Hematological Cancers
Plasma from 201 pediatric patients with diverse lymphoma subtypes (Mussolin et al., 2013) and 155 children with Hodgkin lymphoma (Primerano et al., 2016) had significantly higher cfDNA concentrations than plasma from healthy controls. Pathogenic NPM-ALK fusion genes were detected in plasma collected from patients with anaplastic large cell lymphoma by Mussolin et al. (Mussolin et al., 2013). In the same study, high cfDNA levels were concordant with poor prognosis in patients with Hodgkin lymphoma (Mussolin et al., 2013), and they were present at diagnosis in plasma from B cell non-Hodgkin lymphoma patients, but decreased after treatment (Machado et al., 2010).
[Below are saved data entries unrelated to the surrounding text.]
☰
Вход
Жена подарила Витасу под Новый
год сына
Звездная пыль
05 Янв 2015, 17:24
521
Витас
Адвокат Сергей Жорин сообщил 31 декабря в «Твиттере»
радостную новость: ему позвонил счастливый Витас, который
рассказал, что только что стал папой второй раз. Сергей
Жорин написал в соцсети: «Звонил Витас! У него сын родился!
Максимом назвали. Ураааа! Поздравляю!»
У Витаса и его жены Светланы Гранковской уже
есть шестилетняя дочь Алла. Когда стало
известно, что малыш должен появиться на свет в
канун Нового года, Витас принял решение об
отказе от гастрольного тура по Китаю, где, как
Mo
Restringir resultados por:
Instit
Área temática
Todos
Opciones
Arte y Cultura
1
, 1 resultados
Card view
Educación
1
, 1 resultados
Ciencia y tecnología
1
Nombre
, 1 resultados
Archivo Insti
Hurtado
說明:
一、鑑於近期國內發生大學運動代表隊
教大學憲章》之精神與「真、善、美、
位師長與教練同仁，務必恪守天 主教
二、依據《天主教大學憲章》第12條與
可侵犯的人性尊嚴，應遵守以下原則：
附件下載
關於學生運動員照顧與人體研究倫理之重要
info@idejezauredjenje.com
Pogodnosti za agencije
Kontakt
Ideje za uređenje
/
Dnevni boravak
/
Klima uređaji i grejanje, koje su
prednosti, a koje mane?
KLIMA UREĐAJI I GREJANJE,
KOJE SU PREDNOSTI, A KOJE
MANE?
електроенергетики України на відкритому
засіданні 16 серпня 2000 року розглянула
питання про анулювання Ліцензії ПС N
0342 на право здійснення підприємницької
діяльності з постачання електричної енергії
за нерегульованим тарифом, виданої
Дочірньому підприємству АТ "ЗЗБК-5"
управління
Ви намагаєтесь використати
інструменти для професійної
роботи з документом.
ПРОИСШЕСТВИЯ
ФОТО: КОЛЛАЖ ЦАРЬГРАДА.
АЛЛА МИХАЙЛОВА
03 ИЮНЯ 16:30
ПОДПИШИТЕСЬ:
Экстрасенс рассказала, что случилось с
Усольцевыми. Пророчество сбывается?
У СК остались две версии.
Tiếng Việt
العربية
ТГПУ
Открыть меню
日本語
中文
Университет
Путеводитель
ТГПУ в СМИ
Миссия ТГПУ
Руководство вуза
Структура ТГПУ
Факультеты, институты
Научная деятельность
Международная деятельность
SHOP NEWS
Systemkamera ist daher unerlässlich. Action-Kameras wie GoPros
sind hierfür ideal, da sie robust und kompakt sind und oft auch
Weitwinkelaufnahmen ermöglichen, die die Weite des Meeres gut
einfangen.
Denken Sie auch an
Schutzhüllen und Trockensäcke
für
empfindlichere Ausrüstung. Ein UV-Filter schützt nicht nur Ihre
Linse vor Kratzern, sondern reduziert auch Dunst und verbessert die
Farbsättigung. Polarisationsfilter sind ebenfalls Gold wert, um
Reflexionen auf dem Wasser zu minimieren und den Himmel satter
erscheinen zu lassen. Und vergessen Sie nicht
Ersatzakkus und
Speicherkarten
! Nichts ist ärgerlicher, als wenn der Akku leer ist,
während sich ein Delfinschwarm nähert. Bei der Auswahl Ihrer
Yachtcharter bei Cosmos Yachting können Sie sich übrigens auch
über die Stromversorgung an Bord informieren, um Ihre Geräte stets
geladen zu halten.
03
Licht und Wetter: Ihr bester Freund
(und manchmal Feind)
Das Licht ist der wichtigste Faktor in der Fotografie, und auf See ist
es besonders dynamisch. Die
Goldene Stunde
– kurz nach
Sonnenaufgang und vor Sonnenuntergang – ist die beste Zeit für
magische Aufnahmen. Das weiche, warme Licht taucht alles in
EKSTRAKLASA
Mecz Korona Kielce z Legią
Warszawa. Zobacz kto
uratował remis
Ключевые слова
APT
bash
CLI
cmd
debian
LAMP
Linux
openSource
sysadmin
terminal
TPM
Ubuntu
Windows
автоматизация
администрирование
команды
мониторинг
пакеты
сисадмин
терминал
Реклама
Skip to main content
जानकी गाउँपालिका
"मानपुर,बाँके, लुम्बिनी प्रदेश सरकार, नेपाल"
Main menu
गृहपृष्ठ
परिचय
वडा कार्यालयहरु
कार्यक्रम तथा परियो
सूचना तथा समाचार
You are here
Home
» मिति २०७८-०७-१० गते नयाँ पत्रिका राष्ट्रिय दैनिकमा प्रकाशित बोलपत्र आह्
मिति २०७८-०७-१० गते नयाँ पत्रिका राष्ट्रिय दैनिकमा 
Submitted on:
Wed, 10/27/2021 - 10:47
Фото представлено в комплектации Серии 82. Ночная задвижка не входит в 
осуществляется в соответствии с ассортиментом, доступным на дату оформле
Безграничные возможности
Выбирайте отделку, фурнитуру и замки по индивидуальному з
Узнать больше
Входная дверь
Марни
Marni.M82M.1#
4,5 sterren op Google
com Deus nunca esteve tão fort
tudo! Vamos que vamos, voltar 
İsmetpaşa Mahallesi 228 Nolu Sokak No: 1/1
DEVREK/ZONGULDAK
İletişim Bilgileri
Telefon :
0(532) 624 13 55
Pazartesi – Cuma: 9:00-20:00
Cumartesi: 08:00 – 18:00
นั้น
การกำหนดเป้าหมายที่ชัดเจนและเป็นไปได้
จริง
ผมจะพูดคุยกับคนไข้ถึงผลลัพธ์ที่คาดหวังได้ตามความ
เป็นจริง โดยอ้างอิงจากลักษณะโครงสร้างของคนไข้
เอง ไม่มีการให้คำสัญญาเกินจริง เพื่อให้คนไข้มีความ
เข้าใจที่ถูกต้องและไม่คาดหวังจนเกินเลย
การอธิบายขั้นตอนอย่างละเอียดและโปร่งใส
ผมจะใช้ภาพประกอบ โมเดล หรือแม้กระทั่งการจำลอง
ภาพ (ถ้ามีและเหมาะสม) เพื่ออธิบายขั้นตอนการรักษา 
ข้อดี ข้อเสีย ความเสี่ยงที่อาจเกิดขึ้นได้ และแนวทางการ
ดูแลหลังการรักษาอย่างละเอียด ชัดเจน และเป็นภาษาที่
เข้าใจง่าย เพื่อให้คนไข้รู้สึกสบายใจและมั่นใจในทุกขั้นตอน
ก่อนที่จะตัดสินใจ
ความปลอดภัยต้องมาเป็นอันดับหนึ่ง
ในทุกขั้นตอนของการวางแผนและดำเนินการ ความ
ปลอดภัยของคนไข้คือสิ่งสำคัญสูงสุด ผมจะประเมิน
Despite leukemia being the most common childhood cancer, ctDNA analyses have mainly been studied for pediatric solid tumors. In adult blood cancers, the evidence supports concordance between plasma cfDNA levels and disease progression in acute myeloid leukemia (AML) (Mueller et al., 2006; Fleischhacker and Schmidt, 2007; Jiang et al., 2012). Nakamura et al. demonstrated the prognostic value of ctDNA in AML, with ctDNA reflecting clonal dynamics in the bone marrow, predicting relapse and survival post-allogeneic stem cell transplant and showing concordance with MRD status (Nakamura et al., 2019). By strong correlation with conventional MRD testing in the bone marrow, the results suggest that ctDNA analysis in peripheral blood may eventually replace MRD monitoring in the bone marrow. Although this study was performed retrospectively, the evidence suggests the potential for prospective investigation. This potential was recently realized in a Phase 1b study involving 40 AML patients. The results showed that MAFs in plasma ctDNA were comparable to those in bone marrow and that lower ctDNA MAFs were an accurate marker of clinical response after the first cycle of treatment (Zeidan et al., 2020).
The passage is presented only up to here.